27 Haziran 2018 Çarşamba

Geçen günlerde MSGSÜ Devlet Konservatuvarında bir kıyamet koptu: Okulun Akaretler’deki binası beş gün içinde boşaltılmalıydı.
Bugünkü Mimar Sinan Konservatuvarı, Kültür Bakanlığı’na bağlı olarak 1981’de İstanbul’da kurulan bir yüksek kurumdu. Ersin Onay, İlhan Usmanbaş ilk müdürleri arasındaydı. O sıralarda İstanbul Belediye Konservatuvarı’ndan yüksek derece diploması almak için Ankara’da sınava girildiği günlerdi.
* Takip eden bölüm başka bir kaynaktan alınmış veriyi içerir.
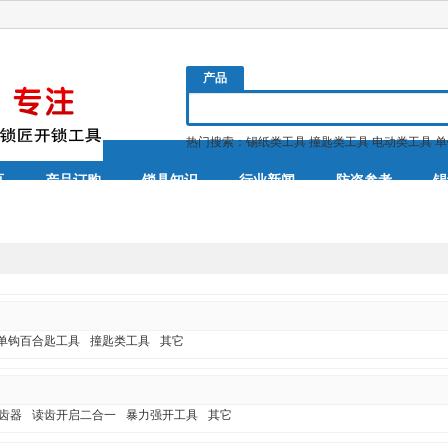
产品
热门搜索：
锡纸类工具
撞匙类工具
电动类工具
单
页
产品订购
锁具知识
行业新闻
防盗参考
锡
单钩百合匙工具
撞匙类工具
其它
齿器
读齿开启二合一
暴力强开工具
其它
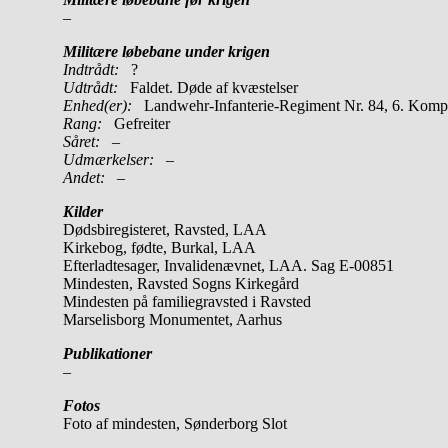
–
Militære løbebane under krigen
Indtrådt:
?
Udtrådt:
Faldet. Døde af kvæstelser
Enhed(er):
Landwehr-Infanterie-Regiment Nr. 84, 6. Komp
Rang:
Gefreiter
Såret:
–
Udmærkelser: –
Andet:
–
Kilder
Dødsbiregisteret, Ravsted, LAA
Kirkebog, fødte, Burkal, LAA
Efterladtesager, Invalidenævnet, LAA. Sag E-00851
Mindesten, Ravsted Sogns Kirkegård
Mindesten på familiegravsted i Ravsted
Marselisborg Monumentet, Aarhus
Publikationer
–
Fotos
Foto af mindesten, Sønderborg Slot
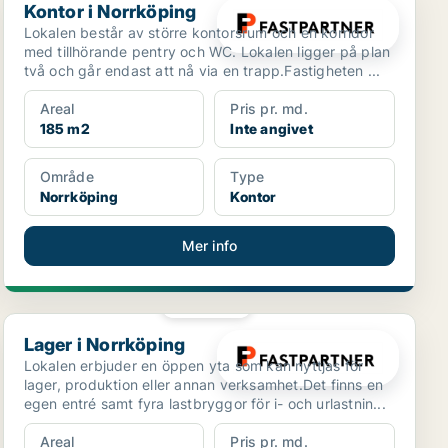
Kontor i Norrköping
Lokalen består av större kontorsrum och en korridor
med tillhörande pentry och WC. Lokalen ligger på plan
två och går endast att nå via en trapp.Fastigheten ...
Areal
Pris pr. md.
185 m2
Inte angivet
Område
Type
Norrköping
Kontor
Mer info
PLATINA
Lager i Norrköping
Lager i Norrköping
Lokalen erbjuder en öppen yta som kan nyttjas för
lager, produktion eller annan verksamhet.Det finns en
egen entré samt fyra lastbryggor för i- och urlastnin...
Areal
Pris pr. md.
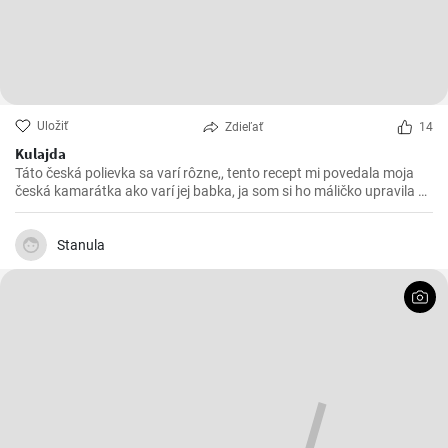
Uložiť
Zdieľať
14
Kulajda
Táto česká polievka sa varí rôzne,, tento recept mi povedala moja
česká kamarátka ako varí jej babka, ja som si ho máličko upravila a
chutila nám s manželom. Skúste 😉
Stanula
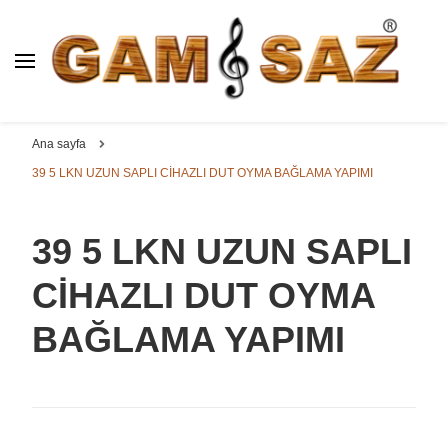
GAM
SAZ : OYMA ||
Dut, Kestane, Karaağaç, Gürgen, Ceviz, Kelebek, Flot,
YAPRAK || ELEKTRO ||
Padok, Kompozit, Mat, Divan, Çöğür, Cura, Solak, Dede,
Ana sayfa
ÖZEL BAĞLAMA İMALAT /
Oyma ve yaprak sazlar, özel imalat bağlamalar
39 5 LKN UZUN SAPLI CİHAZLI DUT OYMA BAĞLAMA YAPIMI
SATIŞ
39 5 LKN UZUN SAPLI
CİHAZLI DUT OYMA
BAĞLAMA YAPIMI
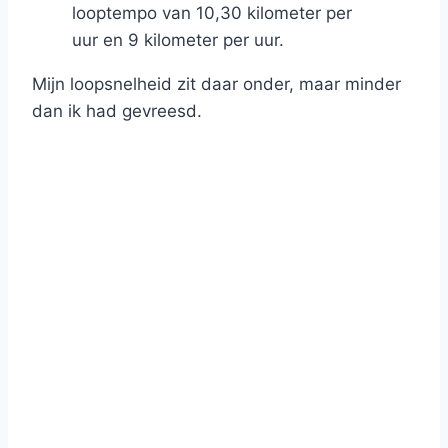
looptempo van 10,30 kilometer per
uur en 9 kilometer per uur.
Mijn loopsnelheid zit daar onder, maar minder
dan ik had gevreesd.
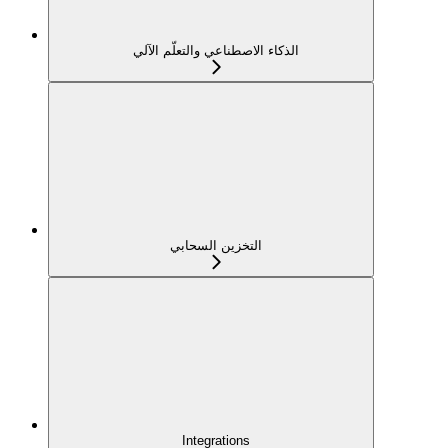
الذكاء الاصطناعي والتعلّم الآلي
التخزين السحابي
Integrations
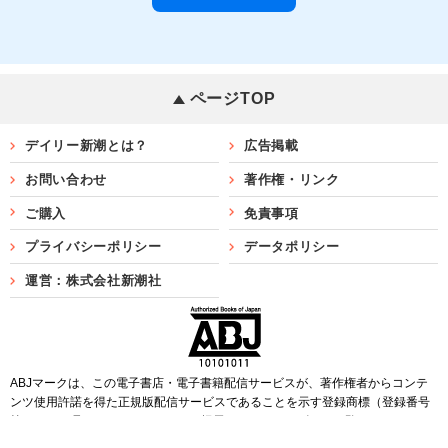
ページTOP
デイリー新潮とは？
広告掲載
お問い合わせ
著作権・リンク
ご購入
免責事項
プライバシーポリシー
データポリシー
運営：株式会社新潮社
ABJマークは、この電子書店・電子書籍配信サービスが、著作権者からコンテ
ンツ使用許諾を得た正規版配信サービスであることを示す登録商標（登録番号
第6091713号）です。ABJマークを掲示しているサービスの一覧は
こちら
Copyright©SHINCHOSHA ALL Rights Reserved.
Kuruluşunun on beşinci yılında, Dolmabahçe Sarayı Baltacılar Dairesi’ne taşınmış ve YÖK kararıyla Mimar Sinan Üniversitesi Güzel Sanatlar Fakültesi’ne bağlanmıştı. Otuz iki yıldır o binada eğitim veren kurumda pek çok öğrenci yetişip dünya sahnelerine açıldı. Türk Müzik hayatının nice ünlü hocası orada ders verdi: Cemal Reşit Rey, Adanan Saygun, Bülent Tarcan, İlhan Usmanbaş, Atıfet Usmanbaş, Aydın Gün, Azra Gün, gibi. Bugün Avrupa’da bestecilik ödüllerini kazanan Zeynep Gedizlioğlu gibi bir kompozitörümüz oradan yetişti. Ayrıca halen o kurumda hoca olan Hasan Uçarsu ve Özkan Manav da yurtdışında seslerini duyuran bestecilerimiz.
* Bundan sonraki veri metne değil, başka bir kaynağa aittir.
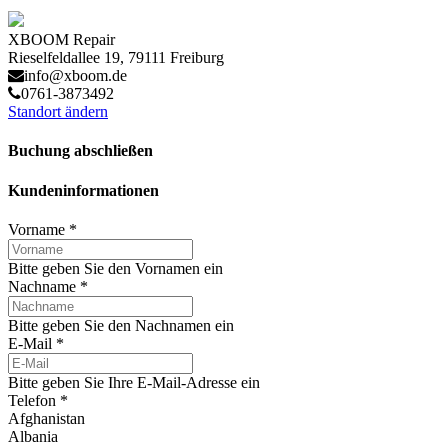
XBOOM Repair
Rieselfeldallee 19, 79111 Freiburg
info@xboom.de
0761-3873492
Standort ändern
Buchung abschließen
Kundeninformationen
Vorname
*
Bitte geben Sie den Vornamen ein
Nachname
*
Bitte geben Sie den Nachnamen ein
E-Mail
*
Bitte geben Sie Ihre E-Mail-Adresse ein
Telefon
*
Afghanistan
Albania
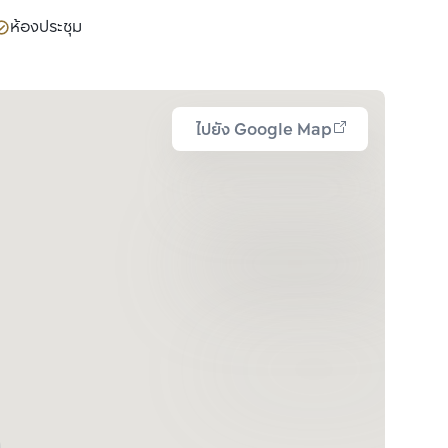
ห้องประชุม
ไปยัง Google Map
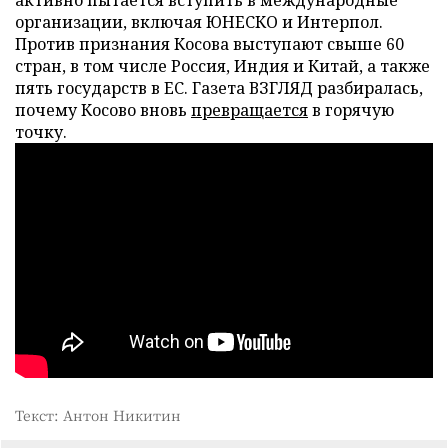
активно пытается вступить в международные
организации, включая ЮНЕСКО и Интерпол.
Против признания Косова выступают свыше 60
стран, в том числе Россия, Индия и Китай, а также
пять государств в ЕС. Газета ВЗГЛЯД разбиралась,
почему Косово вновь
превращается
в горячую
точку.
Текст: Антон Никитин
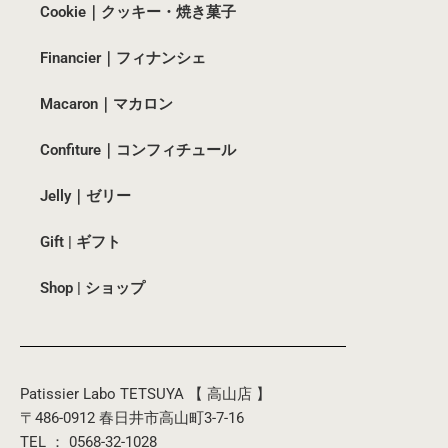
Cookie｜クッキー・焼き菓子
Financier｜フィナンシェ
Macaron｜マカロン
Confiture｜コンフィチュール
Jelly｜ゼリー
Gift | ギフト
Shop | ショップ
Patissier Labo TETSUYA 【 高山店 】
〒486-0912 春日井市高山町3-7-16
TEL ： 0568-32-1028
Dünkü toplantıların sonucunda bu değerli kurumda günlerdir yaşanan taşınma tedirginliğinin bir süre askıya alınacağı anlaşılıyor. Konservatuvarın müdürü flüt sanatçısı Ayla Uludere şöyle diyor: “Bizim çalışmalarımıza uygun bir yer göstersilsin, hemen taşınalım.”
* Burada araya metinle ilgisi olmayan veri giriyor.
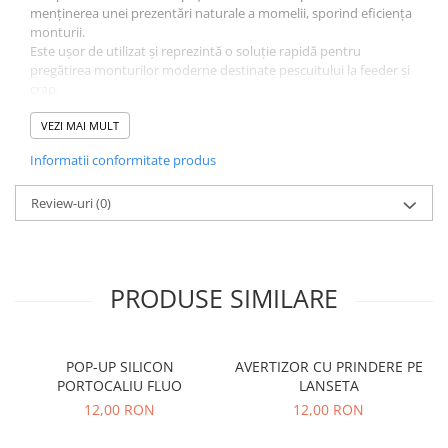
menținerea unei prezentări naturale a momelii, sporind eficiența
monturii.
Este ușor de utilizat și reprezintă o soluție rapidă pentru
pregătirea monturilor moderne destinate pescuitului la feeder și
crap.
Caracteristici tehnice
• Tip produs: spin de momeală (bayonet)
VEZI MAI MULT
• Model: Cresta Mini Bayonets Double Barbed
Informatii conformitate produs
• Design cu dublu ghimp pentru fixare sigură
• Potrivit pentru boilies, pelete, carne și alte momeli
• Menține prezentarea naturală a momelii
Review-uri
(0)
• Lungime: 5 mm
• Ambalare: 50 buc/plic
PRODUSE SIMILARE
POP-UP SILICON
AVERTIZOR CU PRINDERE PE
PORTOCALIU FLUO
LANSETA
12,00 RON
12,00 RON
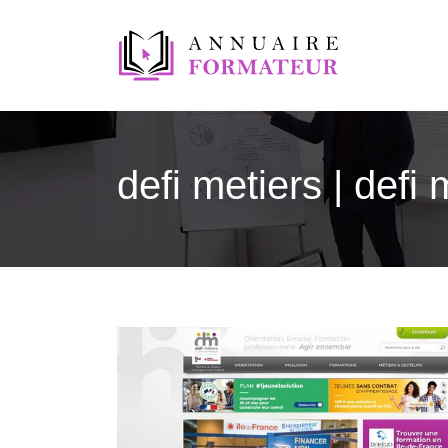
defi metiers | defi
Rozhdetsvensky günümüzün en büyük şeflerindendi
Müzik dünyası geçen hafta ünlü Rus şef Gennady Rozhdetsvensky (1931-2018)’yi yitirdi. Moskova’da ölen şef, Eski Rus ekolünü temsil eden, disiplini kadar neşesiyle eşi bulunmaz bir sanatçıydı. Ünlü piyanist Viktoria Postnikova ile evliydi. Oğlu ise ünlü kemancı Sasha Rozhdetsvensky.
Bu şefin Ayla Erduran’ın yaşamında da önemli bir yeri vardır: Londra’daki Royal Albert Hall’de onun eşliğinde bir konser verecek ve BBC canlı olarak yayımlayacaktır. Heyecan içindedir. Şef kollarını kaldırır, tam orkestraya start vereceği sırada onun kulağına eğilerek: “Ayla, şimdi sevgili Brahms’ı çalıyoruz” der. Bu uyarı, genç kemancı için müthiş bir motivasyondur. O anda etrafındaki insanlar, sahne, salon hepsi yok olmuş, Brahms’ın tılsımlı dünyasına girmiştir. Daha sonraki yıllarda Lahey’de Glazunov’un keman konçertosunu da onun yönetiminde çalacaktır. Rozhdetsvensky, 1990’da İstanbul Atatürk Kültür Merkezi’nde bir konser yönettiğinde solisti olan oğlu Sasha, ilk kez Çaykovski’nin konçertosunu orada çalar. Sasha, sonradan Türkiye’de pek çok oda müziğine katıldı, Türk sanatçılarla karma konserler verdi.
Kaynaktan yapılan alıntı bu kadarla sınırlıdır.